The first discipleship lesson is the same as what the teachers of the law rejected: everything our Hebrew spiritual ancestors sought from the temple and the priesthood, at the cost of ceremonies and sacrifices, we now receive directly from Jesus, through him, and through his body, the church, for simple faith. Because, No, we’re never done needing cleansing, release, empowerment, forgiveness and worth. Jesus likened his body to the new temple, and we, as his body, are now the new temple, and a kingdom of priests, his royal priesthood all over the earth.

So, there’s no need to deny nor hide our feelings of weakness, shame, guilt, need, whatever. Don’t try to dump them on other people either. Own them. Then take them directly to Jesus, our High Priest, whether personally, in prayer, or to his body, the church, to someone who looks, acts and loves like Jesus and who can tell us, with his voice of authority and compassion, “Your sins are forgiven.” Or both.

This is different from what all the motivational speakers and pop psychology self-help gurus usually say, whenever they say, “Just be secure in yourself. Just feel good about yourself.” That’s true; it helps. It works. Except when it doesn’t. Then to whatever feelings of weakness and shame we have come more feelings of weakness and shame: the shame of not being able to lift ourselves up by our own emotional bootstraps.

Better yet to accept the human condition of need, weakness, shame, guilt and incompleteness. In life we are both the man on the mat as well as the men carrying the mat. And there is no shame in either role. For with our weakness and needs come gifts and possibilities of interdependence. And that’s the second lesson: interdependence. The kingdom of God, —or “kin-dom” of God, is a kin-dom of interdependence. What these four men did, and how Jesus responded, constitute our liberating, revolutionary declaration of interdependence. As the world keeps changing the way I think its changing, we are going to need a lot more interdependence, not less. The common loaf and the cup, and the sharing of the same, are our symbols of the interrelatedness and interdependence of the worldwide church of Jesus Christ.

The third lesson is to uphold the priority of people over property and propriety. Generally speaking, I don’t recommend making holes in our neighbors’ roofs. I don’t think they would like that.

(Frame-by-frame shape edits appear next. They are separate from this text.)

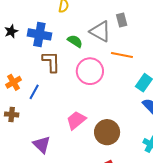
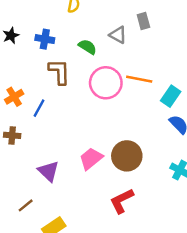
gray triangle: (100, 31) -> (118, 35), size x0.7
blue cross: (39, 34) -> (45, 39), size x0.7
orange line: (122, 55) -> (139, 79), moved
pink trapezoid: (76, 120) -> (91, 159), moved

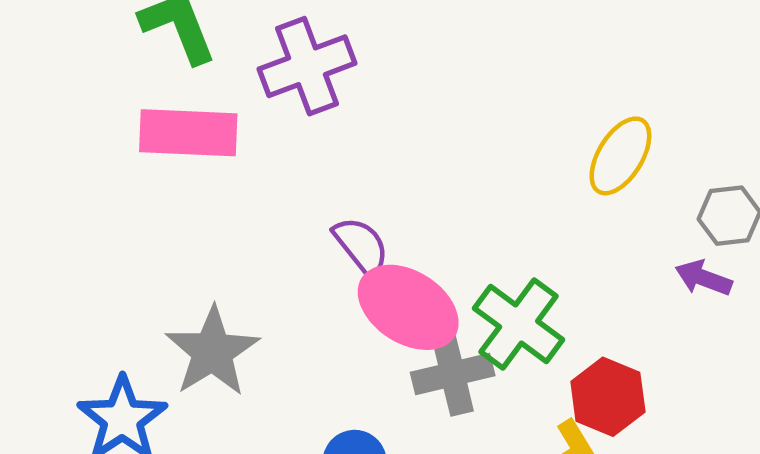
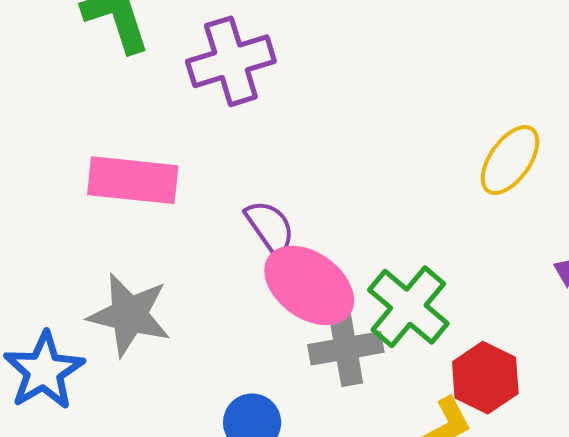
pink rectangle: (188, 133) -> (133, 180), moved
gray star: (212, 352) -> (129, 315), turned -30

But if that’s what it takes to save a life or release a human being from need and shame, have at it. I’ll even join you and supply the crowbar.

But that’s not usually where we have to take our stands for God, humanity and creation: on someone else’s roof. More like at our schools when someone is being bullied. Or at work when policies or practices demean and destroy Creation, human life and relationships. Sometime, somewhere, some day, if it hasn’t happened already, we too will be faced with the choice to put property or propriety ahead of people, or not, and if that day should come, I would hope that we too would raise the roof. The priority of people over property and propriety is something we declare in the sharing of the bread and the cup, either in communion, or around our tables.

Now that we can take our needs and weaknesses directly to Jesus, and to his body, the church, everywhere is Zion and every day the day of his coming, with good news for the poor, release for the captives, sight for the blind, and honor for those least esteemed. Let’s celebrate our cleansing, our worth and our interdependence as we come forward to share the bread and the cup of communion today.